When the company filed for bankruptcy protection, they announced that they had lost nearly 750,000 customer bitcoins and 100,000 of their own. (Karpeles later explained that he had found 200,000 of the missing bitcoin in old-format wallets). They blamed hackers for the (remaining) missing bitcoins. 

The company mired through several years of legal proceedings, navigating bankruptcy procedures as well as lawsuits from customers. In 2015, Karpeles was arrested by Japanese police and charged with a variety of crimes, including embezzlement and manipulating accounts. 

In May of 2016, Mt. Gox creditors claimed that they were owed $2.4 trillion, but the firm overseeing the bankruptcy proceedings stated that there was only $91 million in assets that could be used to cover these claims. 

In 2019 Mark Karpeles was convicted of tampering with financial records, but received a suspended 2.5 year sentence

Is It Possible To Recover Bitcoin From Mt. Gox?

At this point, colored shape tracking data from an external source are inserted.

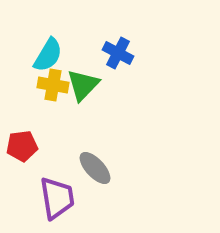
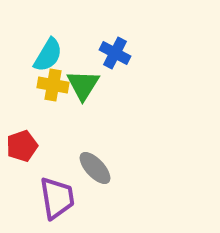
blue cross: moved 3 px left
green triangle: rotated 12 degrees counterclockwise
red pentagon: rotated 12 degrees counterclockwise
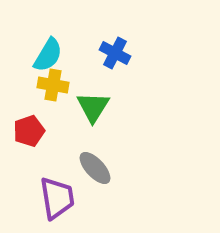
green triangle: moved 10 px right, 22 px down
red pentagon: moved 7 px right, 15 px up
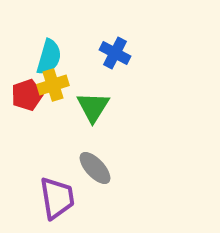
cyan semicircle: moved 1 px right, 2 px down; rotated 15 degrees counterclockwise
yellow cross: rotated 28 degrees counterclockwise
red pentagon: moved 2 px left, 36 px up
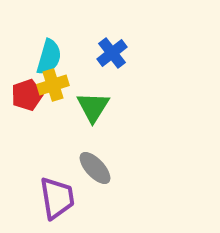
blue cross: moved 3 px left; rotated 24 degrees clockwise
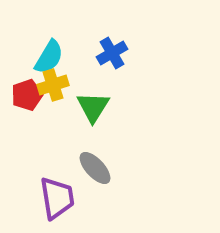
blue cross: rotated 8 degrees clockwise
cyan semicircle: rotated 15 degrees clockwise
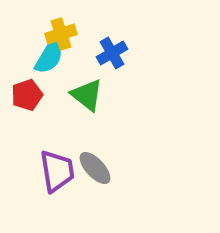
yellow cross: moved 8 px right, 51 px up
green triangle: moved 6 px left, 12 px up; rotated 24 degrees counterclockwise
purple trapezoid: moved 27 px up
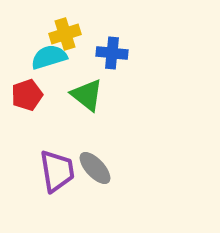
yellow cross: moved 4 px right
blue cross: rotated 36 degrees clockwise
cyan semicircle: rotated 138 degrees counterclockwise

If you had bitcoin (or fiat funds) stored in a Mt. Gox wallet, is there any way to recover any of it? 

If you have done nothing until now, then the answer appears to be “No”.  This Frequently Asked Questions from the mtgoxinsolvency subreddit may help you understand why that is the case.  

(Of course, these details can change quickly -- you might read about Zombie claims here -- especially notes referring to the “Z2” claims).

However, if you have paid attention to the news and you registered a claim before October 22, 2018, you may get some of your lost assets back from Mt. Gox. 

How much? That depends on a few things. 

A Russian law firm, ZP Legal, believes that they can recover 25% of the 850,000 bitcoins that were stolen from Mt. Gox. They will do this by pursuing legal action on behalf of the creditors against Russians believed to have received the stolen funds. In return, they will take a sizable portion of what’s recovered. 

As of this writing, it’s not clear whether this plan of action will actually produce any results. 

Another possibility involves a recent deal between CoinLab and those handling the Mt. Gox bankruptcy. If approved, the deal would allow creditors and investors to get an early, partial payout rather than waiting for a larger payout after all the legal proceedings have been handled. 

Unfortunately, the best case in either scenario involves only a small portion of the bitcoin lost through Mt. Gox being recovered. 
However, because the value of Bitcoin has soared roughly 80x since Mt Gox closed, (from around USD $600 / BTC in Feb 2014 to around $50,000 in March 2021), creditors may receive funds that were substantially larger than the 2014 value of their accounts.